Giter Site home page Giter Site logo

hanyoseob / pytorch-stn Goto Github PK

View Code? Open in Web Editor NEW
1.0 3.0 2.0 727 KB

Spatial Transform Networks

Home Page: https://github.com/hanyoseob/pytorch-STN

Python 100.00%
deep-learning deep-neural-networks convolutional-neural-networks stn spatial-transform-network pytorch-cnn

pytorch-stn's Introduction

STN

Title

Spatial Transform Networks

Abstract

Convolutional Neural Networks define an exceptionally powerful class of models, but are still limited by the lack of ability to be spatially invariant to the input data in a computationally and parameter efficient manner. In this work we introduce a new learnable module, the Spatial Transformer, which explicitly allows the spatial manipulation of data within the network. This differentiable module can be inserted into existing convolutional architectures, giving neural networks the ability to actively spatially transform feature maps, conditional on the feature map itself, without any extra training supervision or modification to the optimisation process. We show that the use of spatial transformers results in models which learn invariance to translation, scale, rotation and more generic warping, resulting in state-of-the-art performance on several benchmarks, and for a number of classes of transformations.

alt text alt text

Train

$ python main.py --mode train \
                 --scope [scope name] \
                 --name_data [data name] \
                 --dir_data [data directory] \
                 --dir_log [log directory] \
                 --dir_checkpoint [checkpoint directory]
                 --gpu_ids [gpu id; '-1': no gpu, '0, 1, ..., N-1': gpus]

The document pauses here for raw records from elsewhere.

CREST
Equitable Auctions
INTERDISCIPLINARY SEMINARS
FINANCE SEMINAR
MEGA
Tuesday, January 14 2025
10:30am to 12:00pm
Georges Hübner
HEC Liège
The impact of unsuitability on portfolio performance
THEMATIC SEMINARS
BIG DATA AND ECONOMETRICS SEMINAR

$ python main.py --mode train \
                 --scope stn \
                 --name_data mnist \
                 --dir_data ./datasets \
                 --dir_log ./log \
                 --dir_checkpoint ./checkpoint
                 --gpu_ids 0
  • If --scope is defined as "stn", a classification network with STN is used.

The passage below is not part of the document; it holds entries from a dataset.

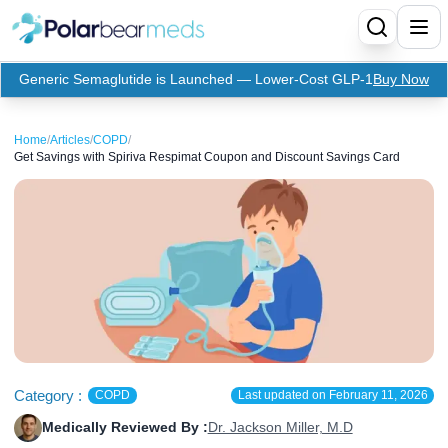
Generic Semaglutide is Launched — Lower-Cost GLP-1
Buy Now
Menu
Home
/
Articles
/
COPD
/
Get Savings with Spiriva Respimat Coupon and Discount Savings Card
Home
Insulin
Medication
Apidra Insulin
Supplies
Top-Selling Medication
Basaglar Insulin
Coupon
Oral Diabetes Medications
Fiasp Insulin
Generic Semaglutide
Refills
Humalog Insulin
Coupon For Ozempic
Ozempic Pen
Metformin
Category :
COPD
Last updated on
February 11, 2026
Medically Reviewed By :
Dr. Jackson Miller, M.D
Referral Program
Humulin Insulin
Coupon For Mounjaro
Mounjaro
Jardiance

$ python main.py --mode train \
                 --scope cls \
                 --name_data mnist \
                 --dir_data ./datasets \
                 --dir_log ./log \
                 --dir_checkpoint ./checkpoint
                 --gpu_ids 0
  • If --scope is defined as "cls", a classification network without STN is used.

  • Set [scope name] uniquely.
  • To understand hierarchy of directories based on their arguments, see directories structure below.
  • Hyperparameters were written to arg.txt under the [log directory].

Test

$ python main.py --mode test \
                 --scope [scope name] \
                 --name_data [data name] \
                 --dir_data [data directory] \
                 --dir_log [log directory] \
                 --dir_checkpoint [checkpoint directory] \
                 --dir_result [result directory]
                 --gpu_ids [gpu id; '-1': no gpu, '0, 1, ..., N-1': gpus]

$ python main.py --mode test \
                 --scope stn \
                 --name_data mnist \
                 --dir_data ./datasets \
                 --dir_log ./log \
                 --dir_checkpoint ./checkpoints \
                 --dir_result ./results
                 --gpu_ids 0

$ python main.py --mode test \
                 --scope cls \
                 --name_data mnist \
                 --dir_data ./datasets \
                 --dir_log ./log \
                 --dir_checkpoint ./checkpoints \
                 --dir_result ./results
                 --gpu_ids 0
  • To test using trained network, set [scope name] defined in the train phase.
  • Generated images are saved in the images subfolder along with [result directory] folder.
  • index.html is also generated to display the generated images.

Tensorboard

$ tensorboard --logdir [log directory]/[scope name]/[data name] \
              --port [(optional) 4 digit port number]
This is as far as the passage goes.